7Aucun de ces arguments n’est vraiment faux et inutile, mais ils posent problème lorsqu’ils sont absolutisés en mettant de côtés des objections critiques qui peuvent être fondamentales. Le risque le plus grave de notre époque est celui de la confusion mentale qui ne sait plus sur quelle valeur fonder son existence et qui prend pour règle de vie ses désirs justifiés par des concepts absolutisés.
8L’anthropologie que nous défendons dans la revue Etudes a pour fondement la dignité de l’homme, créature de Dieu, devant être respectée dans toutes les circonstances de sa vie, quelles que soient les apparences que cette vie pourra prendre. L’apport du christianisme est de redire que la qualité de la vie humaine ne se mesure pas quantitativement, comme sur une échelle de 1 à 10 où les plus bas échelons ne vaudraient pas d’être vécus. L’homme reste une énigme qui ne se maîtrise pas quand on veut et comme on veut.

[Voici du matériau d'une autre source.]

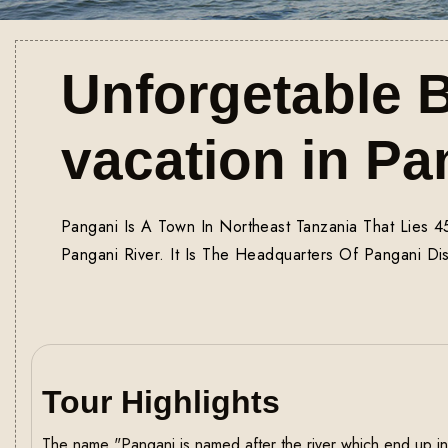
Unforgetable 
vacation in Pa
Pangani Is A Town In Northeast Tanzania That Lies 
Pangani River. It Is The Headquarters Of Pangani Dist
Tour Highlights
The name "Pangani is named after the river which end up in 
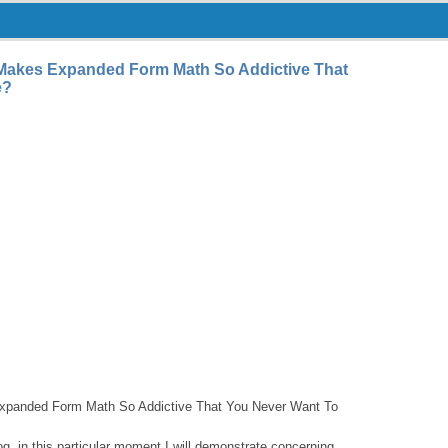
akes Expanded Form Math So Addictive That
e?
panded Form Math So Addictive That You Never Want To
log, in this particular moment I will demonstrate concerning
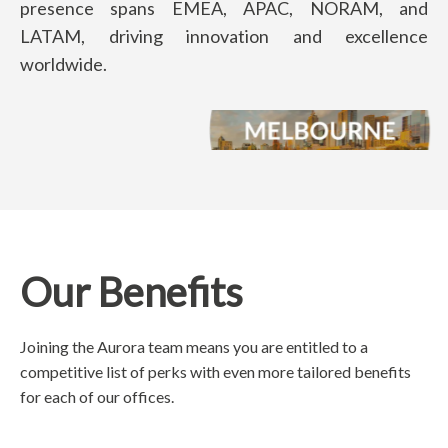
presence spans EMEA, APAC, NORAM, and
LATAM, driving innovation and excellence
worldwide.
Our Benefits
Joining the Aurora team means you are entitled to a
competitive list of perks with even more tailored benefits
for each of our offices.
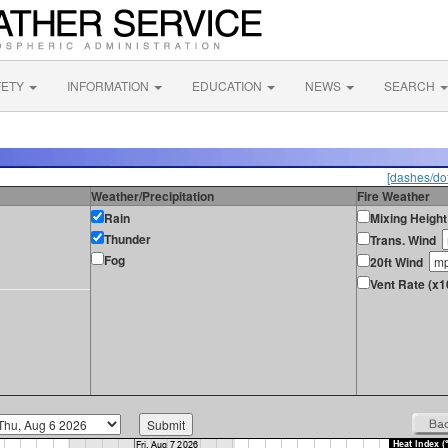
FETY
INFORMATION
EDUCATION
NEWS
SEARCH
[dashes/dot
Weather/Precipitation
Fire Weather
Rain
Mixing Height
Thunder
Trans. Wind
Fog
20ft Wind
Vent Rate (x1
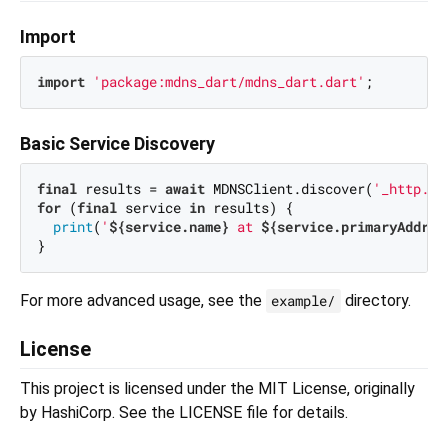
Import
import
'package:mdns_dart/mdns_dart.dart'
Basic Service Discovery
final
 results = 
await
 MDNSClient.discover(
'_http._t
for
 (
final
 service 
in
 results) {

print
(
'
${service.name}
 at 
${service.primaryAddres
For more advanced usage, see the
directory.
example/
License
This project is licensed under the MIT License, originally
by HashiCorp. See the LICENSE file for details.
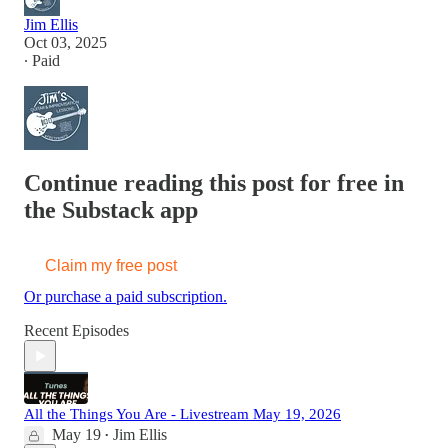
Jim Ellis
Oct 03, 2025
∙ Paid
Continue reading this post for free in
the Substack app
Claim my free post
Or purchase a paid subscription.
Recent Episodes
All the Things You Are - Livestream May 19, 2026
May 19
Jim Ellis
•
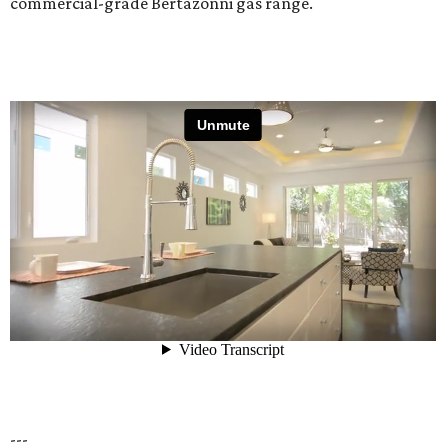
commercial-grade Bertazonni gas range.
---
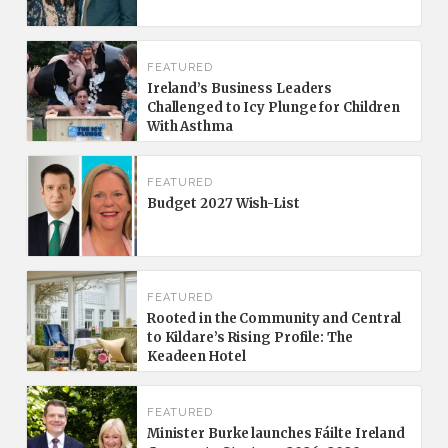
FEATURED
Ireland’s Business Leaders
Challenged to Icy Plunge for Children
With Asthma
FEATURED
Budget 2027 Wish-List
FEATURED
Rooted in the Community and Central
to Kildare’s Rising Profile: The
Keadeen Hotel
FEATURED
Minister Burke launches Fáilte Ireland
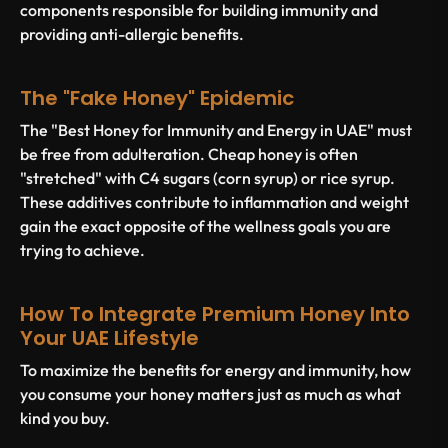
components responsible for building immunity and
providing anti-allergic benefits.
The "Fake Honey" Epidemic
The "Best Honey for Immunity and Energy in UAE" must
be free from adulteration. Cheap honey is often
"stretched" with C4 sugars (corn syrup) or rice syrup.
These additives contribute to inflammation and weight
gain the exact opposite of the wellness goals you are
trying to achieve.
How To Integrate Premium Honey Into
Your UAE Lifestyle
To maximize the benefits for energy and immunity, how
you consume your honey matters just as much as what
kind you buy.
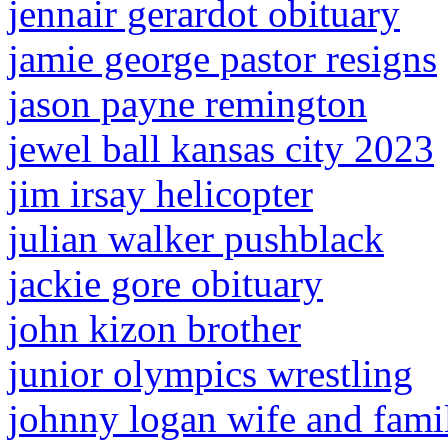
jennair gerardot obituary
jamie george pastor resigns
jason payne remington
jewel ball kansas city 2023
jim irsay helicopter
julian walker pushblack
jackie gore obituary
john kizon brother
junior olympics wrestling
johnny logan wife and fami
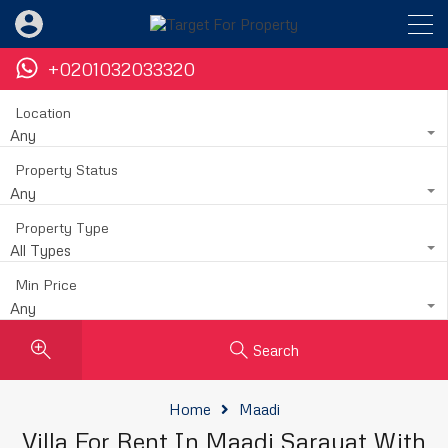
+0201032033320
Location
Any
Property Status
Any
Property Type
All Types
Min Price
Any
Search
Home
Maadi
Villa For Rent In Maadi Sarayat With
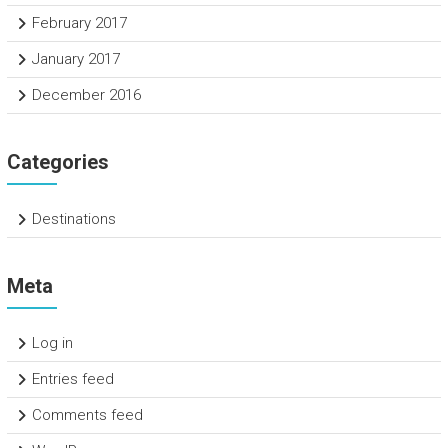
February 2017
January 2017
December 2016
Categories
Destinations
Meta
Log in
Entries feed
Comments feed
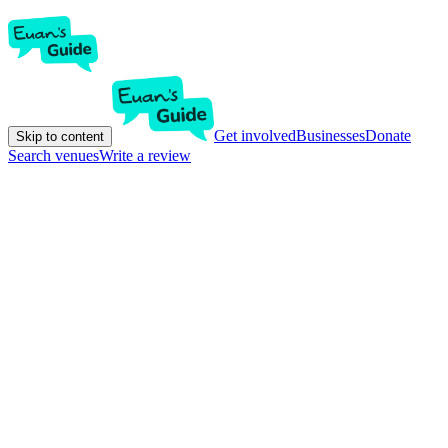
Get involved
Businesses
Donate
Skip to content
Search venues
Write a review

9Voulant garder ce débat au niveau anthropologique, il importe de chercher les arguments et de les exprimer en termes compréhensibles par tous. C’est ainsi que les chrétiens pourront contribuer au débat public au sein d’une société qui recherche des interlocuteurs. Le débat sur l’euthanasie qui a abouti à la loi Léonetti est en ce sens un bon exemple de la participation des chrétiens à la réflexion nationale, comme aujourd’hui le débat sur les états généraux de la bioéthique.
10Nous ne sommes pas dans une attitude intransigeante, mais dans une volonté d’exigence pour tous, car les enjeux de ces discussions sont considérables pour le présent et surtout pour l’avenir. Nous ne pouvons pas accepter que des décisions soient prises au niveau national sur les simples arguments de la liberté, de l’égalité ou de la non-discrimination.
11A toutes ces conditions, aiguillonné par la foi, le chrétien pourra alors s’avancer avec la communauté nationale sur le chemin de cette pratique difficile d’une éthique exigeante.